Cada sonido te envuelve; Sylvia Plath recitando sus poemas.
Su (no) vida.
Escuchas su voz mientras la imaginas preparando el desayuno: la taza y las tostadas.
Se dirige hacia la habitación.
Es la primera vez que los pasos se van guardando
conforme ella camina.
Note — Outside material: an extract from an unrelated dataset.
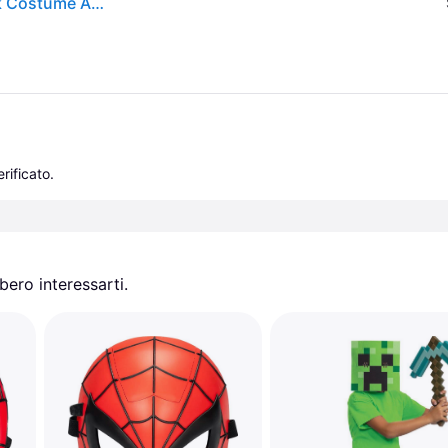
Rubie's 39215ns Marvel Avengers Hulk Deluxe Mask Costume Accessory, Boy's, One S
rificato.
ero interessarti.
Se quedan ahí.
Es la última vez que se dirige allí, donde duermen.
Es la última vez que recita sus poemas.
Lady Lazarus.
La cocina es un lugar seguro, es un lugar seguro, es un lugar seguro.
Estás cerca del abismo. De la muerte. Le dices adiós a la vida.
Y lo lamentarán quienes dijeron «Dear Miss Plath:»
Back, back, back to you.
Has dejado este mundo,
aún templada.
Te han sostenido en brazos,
aún templada.
Back, back, back to you.
Dancing, dancing. Lorelei.
Olías la muerte.
The child’s cry
el grito infantil
Melts in the wall.
se funde en la pared.
And I
y yo
Am the arrow,
soy la flecha,
The dew that flies,
el rocío que vuela
Suicidal, at one with the drive
la suicida, confundida con el impulso
Into the red
hacia el ojo
Eye, the cauldron of morning.
rojo: hacia el caldero de la mañana.